We’ll be back after a break.
[Daniel]: We’re back with Radio Ambulante. I’m Daniel Alarcón.
Before the break, we met Samuel Mendoza and saw the best years of the world’s highest ski resort on the Chacaltaya glacier. But by the 1990s, Samuel began to notice a change in the mountain. The glacier was melting.
Our senior producer Lisette Arévalo continues the story.
[Lisette]: Those changes that Samuel began to notice more frequently were due to El Niño. A natural climate phenomenon caused by the gradual warming of the Pacific Ocean that influences the climate in various parts of the world.
El Niño had hit Bolivia hard when it first occurred in the mid-seventies, and was even worse when it arrived in the early 1980s and when it hit Bolivia again in the late 1990s. At that time, the same time when Samuel was observing the changes, El Niño was altering the country’s water cycle. Some areas flooded, while others, such as the highlands where Chacaltaya is located, experienced severe droughts.
That, of course, caused it to snow less at the summit during the Bolivian winter. And so there was not enough snow to accumulate on the glacier and protect it from the sun’s rays. So when the glacier ice became exposed to the radiation, it began to melt little by little. And that caused yet another warming effect.
When a glacier melts, its tongue—which is the mark in the rock that defines the border between what is ice and what is the valley—recedes, exposing the rock beneath. And when that black rock receives the sun’s rays, it also heats everything around it. This is known as the edge effect.
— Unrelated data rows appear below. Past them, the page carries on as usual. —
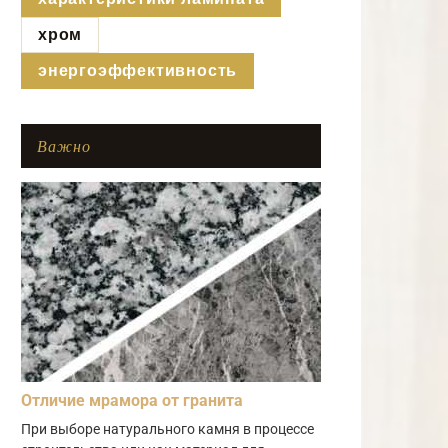
хром
энергоэффективность
Важно
Отличие мрамора от гранита
При выборе натурального камня в процессе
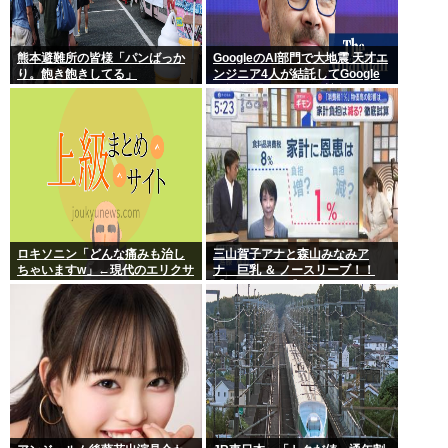
熊本避難所の皆様「パンばっか
GoogleのAI部門で大地震 天才エ
り。飽き飽きしてる」
ンジニア4人が結託してGoogle
を離脱 遅れを取るAI競争さらに
苦しく 株価に影響大
ロキソニン「どんな痛みも治し
三山賀子アナと森山みなみア
ちゃいますw」←現代のエリクサ
ナ 巨乳 ＆ ノースリーブ！！
ーやろ…
【GIF動画あり】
All this meant that, by the end of the ‘90s and beginning of the 2000s, the glacier had irreversibly lost half of its thickness, two thirds of its total volume, and its surface area was reduced by more than 40%. And Samuel, of course, noticed how the effects were getting worse.
[Samuel]: It was starting to get very warm every October, in November it was even warmer and warmer and a lot of water was flowing. Wow, the water was like a river, going all the way down…
[Lisette]: Those rivers of water soon affected the ski slope. Instead of a flat, smooth surface for skiers, the terrain now featured a series of hills and rocks. It was increasingly dangerous to ski in those conditions. So Chacaltaya’s slopes started losing visitors. Gone are the days when they were packed with skiers attending national and international ski championships. And by 2005, very few were still going down on skis. One of them was Samuel.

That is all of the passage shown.